*** Working data ***

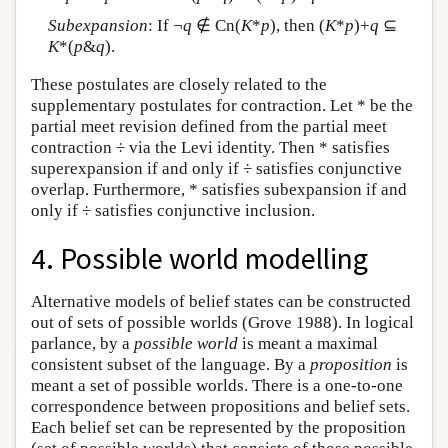
Subexpansion
: If ¬
q
∉ Cn(
K
*
p
), then (
K
*
p
)+
q
⊆
K
*(
p
&
q
).
These postulates are closely related to the
supplementary postulates for contraction. Let * be the
partial meet revision defined from the partial meet
contraction ÷ via the Levi identity. Then * satisfies
superexpansion if and only if ÷ satisfies conjunctive
overlap. Furthermore, * satisfies subexpansion if and
only if ÷ satisfies conjunctive inclusion.
4. Possible world modelling
Alternative models of belief states can be constructed
out of sets of possible worlds (Grove 1988). In logical
parlance, by a
possible world
is meant a maximal
consistent subset of the language. By a
proposition
is
meant a set of possible worlds. There is a one-to-one
correspondence between propositions and belief sets.
Each belief set can be represented by the proposition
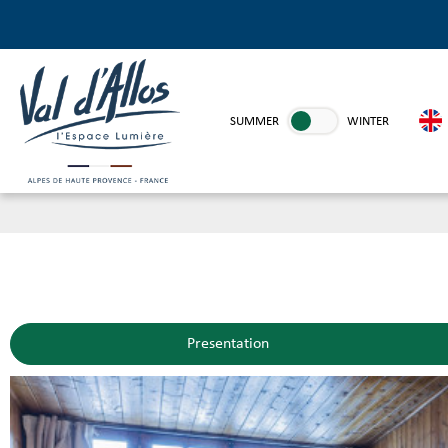
SUMMER
WINTER
Presentation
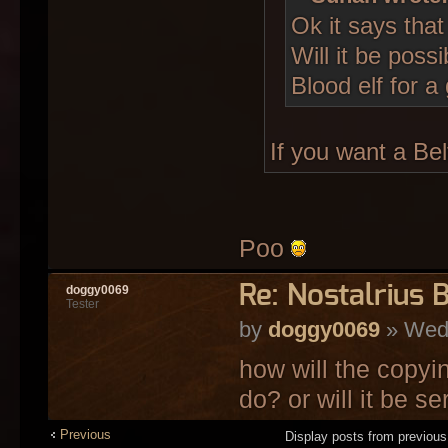
Ok it says that
Will it be poss
Blood elf for a
If you want a Belf
Poo
Re: Nostalrius 
doggy0069
Tester
by
doggy0069
» Wed 
how will the copyi
do? or will it be s
Previous
Display posts from previou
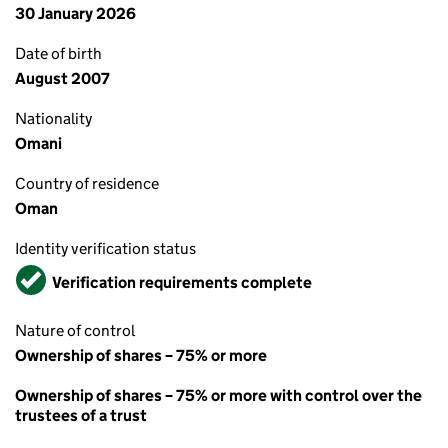
30 January 2026
Date of birth
August 2007
Nationality
Omani
Country of residence
Oman
Identity verification status
Verified
Verification requirements complete
Nature of control
Ownership of shares – 75% or more
Ownership of shares – 75% or more with control over the
trustees of a trust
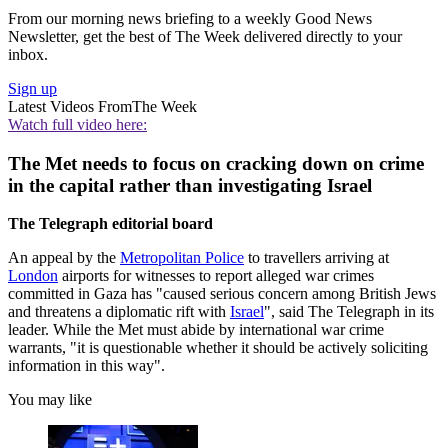
From our morning news briefing to a weekly Good News
Newsletter, get the best of The Week delivered directly to your
inbox.
Sign up
Latest Videos From
The Week
Watch full video here:
The Met needs to focus on cracking down on crime
in the capital rather than investigating Israel
The Telegraph editorial board
An appeal by the
Metropolitan Police
to travellers arriving at
London
airports for witnesses to report alleged war crimes
committed in Gaza has "caused serious concern among British Jews
and threatens a diplomatic rift with
Israel
", said The Telegraph in its
leader. While the Met must abide by international war crime
warrants, "it is questionable whether it should be actively soliciting
information in this way".
You may like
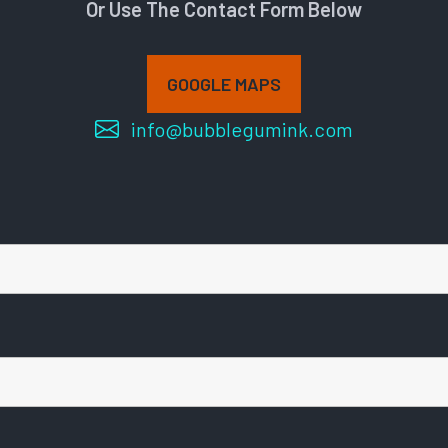
Or Use The Contact Form Below
GOOGLE MAPS
info@bubblegumink.com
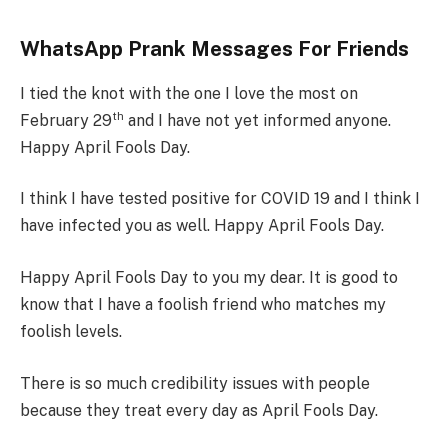
WhatsApp Prank Messages For Friends
I tied the knot with the one I love the most on
th
February 29
and I have not yet informed anyone.
Happy April Fools Day.
I think I have tested positive for COVID 19 and I think I
have infected you as well. Happy April Fools Day.
Happy April Fools Day to you my dear. It is good to
know that I have a foolish friend who matches my
foolish levels.
There is so much credibility issues with people
because they treat every day as April Fools Day.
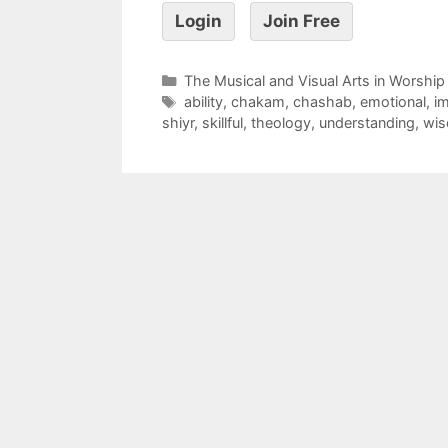
Login
Join Free
The Musical and Visual Arts in Worship
ability
,
chakam
,
chashab
,
emotional
,
im
shiyr
,
skillful
,
theology
,
understanding
,
wi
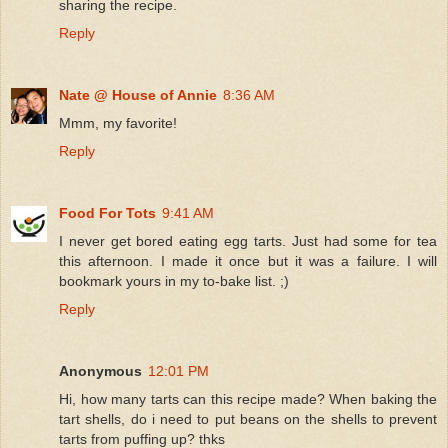
sharing the recipe.
Reply
Nate @ House of Annie
8:36 AM
Mmm, my favorite!
Reply
Food For Tots
9:41 AM
I never get bored eating egg tarts. Just had some for tea
this afternoon. I made it once but it was a failure. I will
bookmark yours in my to-bake list. ;)
Reply
Anonymous
12:01 PM
Hi, how many tarts can this recipe made? When baking the
tart shells, do i need to put beans on the shells to prevent
tarts from puffing up? thks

***

Try it →
Note how many lines of the material hold the word "satisfies", then state that number alone.

Task solution →
4